- _Page-level text extractions_:

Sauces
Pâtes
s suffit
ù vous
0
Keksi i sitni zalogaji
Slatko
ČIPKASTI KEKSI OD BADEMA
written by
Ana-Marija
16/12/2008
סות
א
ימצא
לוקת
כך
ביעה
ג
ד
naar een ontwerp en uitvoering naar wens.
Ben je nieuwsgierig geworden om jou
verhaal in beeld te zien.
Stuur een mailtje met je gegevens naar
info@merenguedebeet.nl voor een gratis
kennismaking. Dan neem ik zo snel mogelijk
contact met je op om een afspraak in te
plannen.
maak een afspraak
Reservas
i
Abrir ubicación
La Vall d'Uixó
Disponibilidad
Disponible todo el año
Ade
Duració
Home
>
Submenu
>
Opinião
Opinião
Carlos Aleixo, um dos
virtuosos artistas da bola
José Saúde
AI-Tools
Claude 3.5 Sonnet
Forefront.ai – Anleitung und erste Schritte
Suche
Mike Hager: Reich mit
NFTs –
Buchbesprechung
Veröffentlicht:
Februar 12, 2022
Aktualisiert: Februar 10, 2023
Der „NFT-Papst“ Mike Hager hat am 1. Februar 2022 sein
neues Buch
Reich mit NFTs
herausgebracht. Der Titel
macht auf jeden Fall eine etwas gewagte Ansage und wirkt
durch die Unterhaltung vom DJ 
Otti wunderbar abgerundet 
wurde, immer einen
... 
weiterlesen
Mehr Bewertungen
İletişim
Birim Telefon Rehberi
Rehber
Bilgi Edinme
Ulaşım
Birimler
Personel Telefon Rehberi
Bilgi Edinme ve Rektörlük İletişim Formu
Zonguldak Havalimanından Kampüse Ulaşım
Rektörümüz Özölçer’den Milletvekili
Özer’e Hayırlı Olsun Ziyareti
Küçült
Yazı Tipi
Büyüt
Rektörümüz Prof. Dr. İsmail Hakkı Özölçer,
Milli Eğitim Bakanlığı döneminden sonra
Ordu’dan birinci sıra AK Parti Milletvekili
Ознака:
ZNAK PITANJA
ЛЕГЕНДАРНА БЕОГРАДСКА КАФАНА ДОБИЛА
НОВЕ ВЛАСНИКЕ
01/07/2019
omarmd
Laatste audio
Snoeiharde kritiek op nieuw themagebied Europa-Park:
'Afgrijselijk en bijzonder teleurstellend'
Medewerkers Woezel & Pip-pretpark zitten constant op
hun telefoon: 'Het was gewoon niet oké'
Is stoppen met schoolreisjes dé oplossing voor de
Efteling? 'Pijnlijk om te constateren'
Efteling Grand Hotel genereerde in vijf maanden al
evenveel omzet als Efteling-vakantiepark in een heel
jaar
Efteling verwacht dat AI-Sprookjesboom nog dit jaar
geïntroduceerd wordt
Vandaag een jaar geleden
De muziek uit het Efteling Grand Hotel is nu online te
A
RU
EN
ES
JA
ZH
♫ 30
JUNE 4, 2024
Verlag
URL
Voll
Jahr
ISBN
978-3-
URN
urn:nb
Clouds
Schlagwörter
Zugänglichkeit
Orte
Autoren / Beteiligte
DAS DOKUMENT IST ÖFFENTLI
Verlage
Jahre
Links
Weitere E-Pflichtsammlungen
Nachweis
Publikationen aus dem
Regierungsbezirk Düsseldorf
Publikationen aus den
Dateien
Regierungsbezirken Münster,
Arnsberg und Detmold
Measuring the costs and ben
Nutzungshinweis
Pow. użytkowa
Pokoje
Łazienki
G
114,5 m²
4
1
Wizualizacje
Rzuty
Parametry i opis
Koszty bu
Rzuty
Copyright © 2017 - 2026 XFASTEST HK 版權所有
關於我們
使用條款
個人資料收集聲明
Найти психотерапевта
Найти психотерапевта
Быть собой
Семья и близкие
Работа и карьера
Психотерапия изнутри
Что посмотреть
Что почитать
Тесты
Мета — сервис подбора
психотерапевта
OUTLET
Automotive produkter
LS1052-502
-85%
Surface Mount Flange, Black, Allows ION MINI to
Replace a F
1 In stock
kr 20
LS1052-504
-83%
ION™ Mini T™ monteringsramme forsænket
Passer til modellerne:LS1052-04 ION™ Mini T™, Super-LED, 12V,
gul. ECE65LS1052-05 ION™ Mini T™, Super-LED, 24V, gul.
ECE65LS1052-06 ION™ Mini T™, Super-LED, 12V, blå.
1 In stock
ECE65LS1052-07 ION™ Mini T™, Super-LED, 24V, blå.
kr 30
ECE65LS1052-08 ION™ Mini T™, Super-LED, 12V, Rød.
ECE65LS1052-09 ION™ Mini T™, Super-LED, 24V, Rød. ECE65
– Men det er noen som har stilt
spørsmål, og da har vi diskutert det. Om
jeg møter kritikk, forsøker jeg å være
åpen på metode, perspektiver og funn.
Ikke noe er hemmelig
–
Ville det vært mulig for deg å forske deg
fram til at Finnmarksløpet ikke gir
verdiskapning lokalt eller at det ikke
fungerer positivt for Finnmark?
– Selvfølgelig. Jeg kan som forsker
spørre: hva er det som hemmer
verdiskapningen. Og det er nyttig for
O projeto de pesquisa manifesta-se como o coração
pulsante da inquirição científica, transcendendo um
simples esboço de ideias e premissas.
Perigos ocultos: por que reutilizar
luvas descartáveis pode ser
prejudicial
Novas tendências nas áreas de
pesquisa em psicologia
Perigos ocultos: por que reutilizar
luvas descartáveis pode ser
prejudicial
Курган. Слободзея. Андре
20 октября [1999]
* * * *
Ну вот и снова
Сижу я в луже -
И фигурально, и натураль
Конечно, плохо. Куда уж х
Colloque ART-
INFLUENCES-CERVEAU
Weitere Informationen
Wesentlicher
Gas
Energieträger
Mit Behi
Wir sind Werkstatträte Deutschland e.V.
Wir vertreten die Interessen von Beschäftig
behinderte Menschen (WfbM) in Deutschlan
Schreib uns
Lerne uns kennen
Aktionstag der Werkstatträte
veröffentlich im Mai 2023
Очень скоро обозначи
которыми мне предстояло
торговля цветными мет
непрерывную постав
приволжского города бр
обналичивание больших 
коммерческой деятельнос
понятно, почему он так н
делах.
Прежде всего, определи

- _What the exercise asks_:
Transcribe each entry verbatim, leaving none out.

- _Solution_:
Sauces
Pâtes
s suffit
ù vous
0
Keksi i sitni zalogaji
Slatko
ČIPKASTI KEKSI OD BADEMA
written by
Ana-Marija
16/12/2008
סות
א
ימצא
לוקת
כך
ביעה
ג
ד
naar een ontwerp en uitvoering naar wens.
Ben je nieuwsgierig geworden om jou
verhaal in beeld te zien.
Stuur een mailtje met je gegevens naar
info@merenguedebeet.nl voor een gratis
kennismaking. Dan neem ik zo snel mogelijk
contact met je op om een afspraak in te
plannen.
maak een afspraak
Reservas
i
Abrir ubicación
La Vall d'Uixó
Disponibilidad
Disponible todo el año
Ade
Duració
Home
>
Submenu
>
Opinião
Opinião
Carlos Aleixo, um dos
virtuosos artistas da bola
José Saúde
AI-Tools
Claude 3.5 Sonnet
Forefront.ai – Anleitung und erste Schritte
Suche
Mike Hager: Reich mit
NFTs –
Buchbesprechung
Veröffentlicht:
Februar 12, 2022
Aktualisiert: Februar 10, 2023
Der „NFT-Papst“ Mike Hager hat am 1. Februar 2022 sein
neues Buch
Reich mit NFTs
herausgebracht. Der Titel
macht auf jeden Fall eine etwas gewagte Ansage und wirkt
durch die Unterhaltung vom DJ 
Otti wunderbar abgerundet 
wurde, immer einen
... 
weiterlesen
Mehr Bewertungen
İletişim
Birim Telefon Rehberi
Rehber
Bilgi Edinme
Ulaşım
Birimler
Personel Telefon Rehberi
Bilgi Edinme ve Rektörlük İletişim Formu
Zonguldak Havalimanından Kampüse Ulaşım
Rektörümüz Özölçer’den Milletvekili
Özer’e Hayırlı Olsun Ziyareti
Küçült
Yazı Tipi
Büyüt
Rektörümüz Prof. Dr. İsmail Hakkı Özölçer,
Milli Eğitim Bakanlığı döneminden sonra
Ordu’dan birinci sıra AK Parti Milletvekili
Ознака:
ZNAK PITANJA
ЛЕГЕНДАРНА БЕОГРАДСКА КАФАНА ДОБИЛА
НОВЕ ВЛАСНИКЕ
01/07/2019
omarmd
Laatste audio
Snoeiharde kritiek op nieuw themagebied Europa-Park:
'Afgrijselijk en bijzonder teleurstellend'
Medewerkers Woezel & Pip-pretpark zitten constant op
hun telefoon: 'Het was gewoon niet oké'
Is stoppen met schoolreisjes dé oplossing voor de
Efteling? 'Pijnlijk om te constateren'
Efteling Grand Hotel genereerde in vijf maanden al
evenveel omzet als Efteling-vakantiepark in een heel
jaar
Efteling verwacht dat AI-Sprookjesboom nog dit jaar
geïntroduceerd wordt
Vandaag een jaar geleden
De muziek uit het Efteling Grand Hotel is nu online te
A
RU
EN
ES
JA
ZH
♫ 30
JUNE 4, 2024
Verlag
URL
Voll
Jahr
ISBN
978-3-
URN
urn:nb
Clouds
Schlagwörter
Zugänglichkeit
Orte
Autoren / Beteiligte
DAS DOKUMENT IST ÖFFENTLI
Verlage
Jahre
Links
Weitere E-Pflichtsammlungen
Nachweis
Publikationen aus dem
Regierungsbezirk Düsseldorf
Publikationen aus den
Dateien
Regierungsbezirken Münster,
Arnsberg und Detmold
Measuring the costs and ben
Nutzungshinweis
Pow. użytkowa
Pokoje
Łazienki
G
114,5 m²
4
1
Wizualizacje
Rzuty
Parametry i opis
Koszty bu
Rzuty
Copyright © 2017 - 2026 XFASTEST HK 版權所有
關於我們
使用條款
個人資料收集聲明
Найти психотерапевта
Найти психотерапевта
Быть собой
Семья и близкие
Работа и карьера
Психотерапия изнутри
Что посмотреть
Что почитать
Тесты
Мета — сервис подбора
психотерапевта
OUTLET
Automotive produkter
LS1052-502
-85%
Surface Mount Flange, Black, Allows ION MINI to
Replace a F
1 In stock
kr 20
LS1052-504
-83%
ION™ Mini T™ monteringsramme forsænket
Passer til modellerne:LS1052-04 ION™ Mini T™, Super-LED, 12V,
gul. ECE65LS1052-05 ION™ Mini T™, Super-LED, 24V, gul.
ECE65LS1052-06 ION™ Mini T™, Super-LED, 12V, blå.
1 In stock
ECE65LS1052-07 ION™ Mini T™, Super-LED, 24V, blå.
kr 30
ECE65LS1052-08 ION™ Mini T™, Super-LED, 12V, Rød.
ECE65LS1052-09 ION™ Mini T™, Super-LED, 24V, Rød. ECE65
– Men det er noen som har stilt
spørsmål, og da har vi diskutert det. Om
jeg møter kritikk, forsøker jeg å være
åpen på metode, perspektiver og funn.
Ikke noe er hemmelig
–
Ville det vært mulig for deg å forske deg
fram til at Finnmarksløpet ikke gir
verdiskapning lokalt eller at det ikke
fungerer positivt for Finnmark?
– Selvfølgelig. Jeg kan som forsker
spørre: hva er det som hemmer
verdiskapningen. Og det er nyttig for
O projeto de pesquisa manifesta-se como o coração
pulsante da inquirição científica, transcendendo um
simples esboço de ideias e premissas.
Perigos ocultos: por que reutilizar
luvas descartáveis pode ser
prejudicial
Novas tendências nas áreas de
pesquisa em psicologia
Perigos ocultos: por que reutilizar
luvas descartáveis pode ser
prejudicial
Курган. Слободзея. Андре
20 октября [1999]
* * * *
Ну вот и снова
Сижу я в луже -
И фигурально, и натураль
Конечно, плохо. Куда уж х
Colloque ART-
INFLUENCES-CERVEAU
Weitere Informationen
Wesentlicher
Gas
Energieträger
Mit Behi
Wir sind Werkstatträte Deutschland e.V.
Wir vertreten die Interessen von Beschäftig
behinderte Menschen (WfbM) in Deutschlan
Schreib uns
Lerne uns kennen
Aktionstag der Werkstatträte
veröffentlich im Mai 2023
Очень скоро обозначи
которыми мне предстояло
торговля цветными мет
непрерывную постав
приволжского города бр
обналичивание больших 
коммерческой деятельнос
понятно, почему он так н
делах.
Прежде всего, определи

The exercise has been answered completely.